These disorders reveal two major functions essential for mountain sunglasses: stopping UVB rays and wrapping around the face.
The importance of your choice of frame
In addition to protecting your eyes against harmful sunlight, you also need to protect them against wind, cold and anything that could obstruct your vision such as snow. We strongly recommend you choose a curved frame that wraps nicely around with side shields to provide full protection. Adjustable temples are a good option to be sure that they hold well or opt for slim temples that slip very easily under a cap or hat. A strap can be a good accessory to reduce the chances of losing your glasses and give you maximum hold.

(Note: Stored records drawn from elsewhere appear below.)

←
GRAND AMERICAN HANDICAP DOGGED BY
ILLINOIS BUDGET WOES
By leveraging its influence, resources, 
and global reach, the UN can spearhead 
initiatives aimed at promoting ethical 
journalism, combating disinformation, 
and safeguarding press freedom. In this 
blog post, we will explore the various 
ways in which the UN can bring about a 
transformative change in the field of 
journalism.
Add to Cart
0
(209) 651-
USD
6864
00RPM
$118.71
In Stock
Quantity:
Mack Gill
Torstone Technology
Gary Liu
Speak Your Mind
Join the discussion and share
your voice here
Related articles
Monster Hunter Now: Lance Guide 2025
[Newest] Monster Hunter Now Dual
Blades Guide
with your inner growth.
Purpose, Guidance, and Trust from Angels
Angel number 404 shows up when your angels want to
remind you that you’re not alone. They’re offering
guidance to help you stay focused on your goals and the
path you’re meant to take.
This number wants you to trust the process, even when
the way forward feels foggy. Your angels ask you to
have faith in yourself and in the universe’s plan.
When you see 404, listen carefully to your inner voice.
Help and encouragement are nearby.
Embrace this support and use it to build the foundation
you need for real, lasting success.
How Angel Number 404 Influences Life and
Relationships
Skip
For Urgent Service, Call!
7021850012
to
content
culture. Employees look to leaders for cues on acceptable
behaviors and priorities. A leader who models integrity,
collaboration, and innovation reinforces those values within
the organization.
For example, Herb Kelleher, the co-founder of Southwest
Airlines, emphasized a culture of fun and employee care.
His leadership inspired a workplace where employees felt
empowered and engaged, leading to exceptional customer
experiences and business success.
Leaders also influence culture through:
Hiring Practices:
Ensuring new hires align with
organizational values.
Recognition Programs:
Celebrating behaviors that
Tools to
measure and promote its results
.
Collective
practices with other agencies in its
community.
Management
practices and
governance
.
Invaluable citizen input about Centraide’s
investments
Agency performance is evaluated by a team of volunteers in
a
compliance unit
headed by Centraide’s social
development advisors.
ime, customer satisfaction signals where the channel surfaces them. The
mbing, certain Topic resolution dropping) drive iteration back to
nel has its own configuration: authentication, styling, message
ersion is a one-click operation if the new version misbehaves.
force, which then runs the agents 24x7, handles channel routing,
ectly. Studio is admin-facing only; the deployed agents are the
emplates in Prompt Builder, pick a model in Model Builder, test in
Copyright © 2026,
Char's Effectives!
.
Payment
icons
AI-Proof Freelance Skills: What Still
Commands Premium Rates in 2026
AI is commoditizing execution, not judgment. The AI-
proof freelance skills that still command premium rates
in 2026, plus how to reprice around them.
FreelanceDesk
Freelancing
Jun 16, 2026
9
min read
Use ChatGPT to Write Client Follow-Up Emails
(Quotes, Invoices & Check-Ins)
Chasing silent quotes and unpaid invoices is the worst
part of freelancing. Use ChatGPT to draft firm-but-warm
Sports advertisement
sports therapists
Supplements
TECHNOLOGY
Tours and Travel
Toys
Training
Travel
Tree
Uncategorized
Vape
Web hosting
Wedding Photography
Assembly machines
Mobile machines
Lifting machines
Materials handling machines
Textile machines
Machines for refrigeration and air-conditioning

Lenses: category 4 is the logical choice
Without hesitation, for high mountains, we recommend the maximum filter category that lets through only 3 to 8% of visible light. At Julbo, we have category 4 lenses made from different materials; it's up to you to choose based on their technical characteristics and your budget. Presentation.
- Alti Arc: cat. 4 - visible light transmission: 7%. The only mineral lens in our range and in terms of optical quality, there's nothing better! Highly scratch-resistant, its only weak points are its weight and its fragility in case of impact (risk of breakage).
- Spectron 4 is a cat. 4 polycarbonate lens (5%). Light, resistant and unbreakable, it has been designed to offer powerful protection for mountain trekking and mountaineering. It is however less scratch-resistant than a mineral lens.
- NXT© photochromic REACTIV lenses: they adapt to changes in light levels, which is ideal when switching from sunny to shady zones. It's also the perfect combination of the advantages of mineral and polycarbonate lenses: optical quality, scratch-resistance, strength and lightness. Their NTS (Non Temperature Sensitive) technology guarantees a constant photochromic range, whatever the outside temperature
- Cameleon: cat. 2 to 4 photochromic and polarized lens (5-20%). In addition to growing darker and lighter depending on ambient light levels, it eliminates glare from reflective surfaces. Its brown colour offers excellent perception of the surface of the snow and improves contrast.
- Zebra: cat. 2 to 4 photochromic lens (7-35%). This yellow lens increases light levels and offers excellent depth perception. It is lighter-coloured with a wider photochromic lens than the Cameleon.